## Task details
Please return each entry that follows exactly as written, and keep the pictures out.

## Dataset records
------
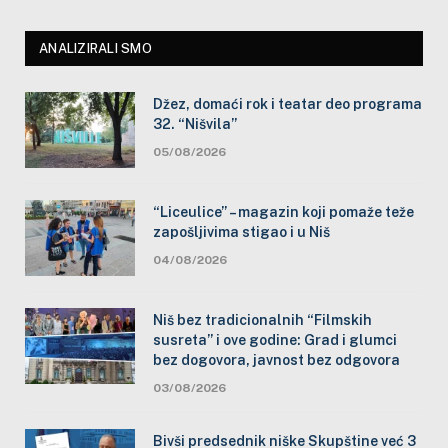
ANALIZIRALI SMO
Džez, domaći rok i teatar deo programa
32. “Nišvila”
05/08/2026
“Liceulice” – magazin koji pomaže teže
zapošljivima stigao i u Niš
04/08/2026
Niš bez tradicionalnih “Filmskih
susreta” i ove godine: Grad i glumci
bez dogovora, javnost bez odgovora
03/08/2026
Bivši predsednik niške Skupštine već 3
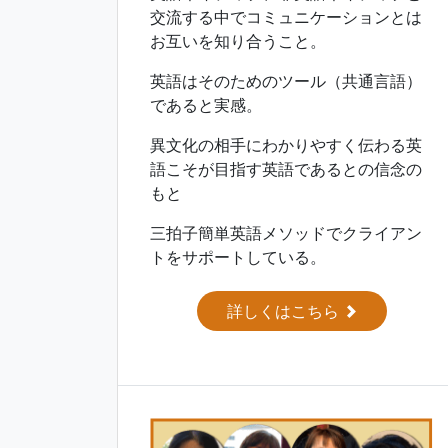
交流する中でコミュニケーションとは
お互いを知り合うこと。
英語はそのためのツール（共通言語）
であると実感。
異文化の相手にわかりやすく伝わる英
語こそが目指す英語であるとの信念の
もと
三拍子簡単英語メソッドでクライアン
トをサポートしている。
詳しくはこちら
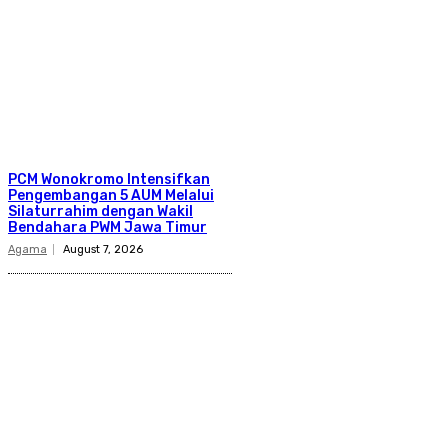
PCM Wonokromo Intensifkan
Pengembangan 5 AUM Melalui
Silaturrahim dengan Wakil
Bendahara PWM Jawa Timur
Agama
August 7, 2026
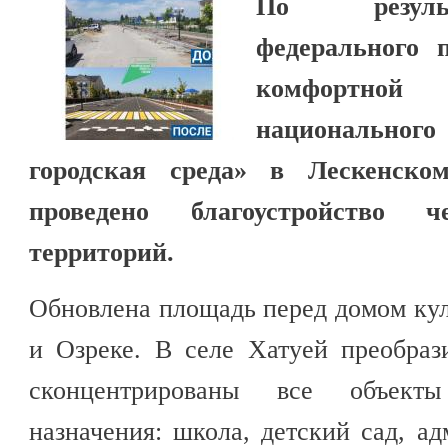
По резуль
федерального 
комфортной
национально
городская среда» в Лескенско
проведено благоустройство ч
территорий.
Обновлена площадь перед домом ку
и Озреке. В селе Хатуей преобраз
сконцентрированы все объекты 
назначения: школа, детский сад, ад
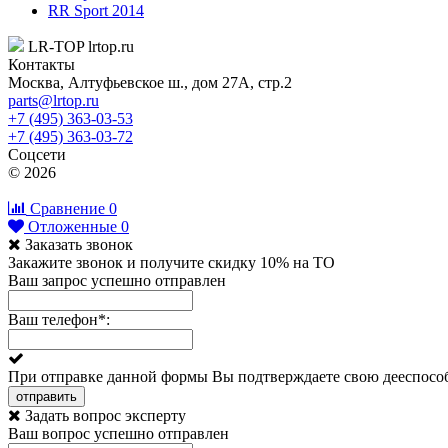
RR Sport 2014
LR-TOP
lrtop.ru
Контакты
Москва
,
Алтуфьевское ш., дом 27А, стр.2
parts@lrtop.ru
+7 (495) 363-03-53
+7 (495) 363-03-72
Соцсети
© 2026
Сравнение
0
Отложенные
0
Заказать звонок
Закажите звонок и получите скидку 10% на ТО
Ваш запрос успешно отправлен
Ваш телефон
*
:
При отправке данной формы Вы подтверждаете свою дееспособ
отправить
Задать вопрос эксперту
Ваш вопрос успешно отправлен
------
## Written solution
ANALIZIRALI SMO
Džez, domaći rok i teatar deo programa
32. “Nišvila”
05/08/2026
“Liceulice” – magazin koji pomaže teže
zapošljivima stigao i u Niš
04/08/2026
Niš bez tradicionalnih “Filmskih
susreta” i ove godine: Grad i glumci
bez dogovora, javnost bez odgovora
03/08/2026
Bivši predsednik niške Skupštine već 3
交流する中でコミュニケーションとは
お互いを知り合うこと。
英語はそのためのツール（共通言語）
であると実感。
異文化の相手にわかりやすく伝わる英
語こそが目指す英語であるとの信念の
もと
三拍子簡単英語メソッドでクライアン
トをサポートしている。
詳しくはこちら
PCM Wonokromo Intensifkan
Pengembangan 5 AUM Melalui
Silaturrahim dengan Wakil
Bendahara PWM Jawa Timur
Agama
August 7, 2026
По резуль
федерального 
комфортной
национально
городская среда» в Лескенско
проведено благоустройство ч
территорий.
Обновлена площадь перед домом ку
и Озреке. В селе Хатуей преобраз
сконцентрированы все объекты 
назначения: школа, детский сад, ад
RR Sport 2014
LR-TOP
lrtop.ru
Контакты
Москва
,
Алтуфьевское ш., дом 27А, стр.2
parts@lrtop.ru
+7 (495) 363-03-53
+7 (495) 363-03-72
Соцсети
© 2026
Сравнение
0
Отложенные
0
Заказать звонок
Закажите звонок и получите скидку 10% на ТО
Ваш запрос успешно отправлен
Ваш телефон
*
:
При отправке данной формы Вы подтверждаете свою дееспособ
отправить
Задать вопрос эксперту
Ваш вопрос успешно отправлен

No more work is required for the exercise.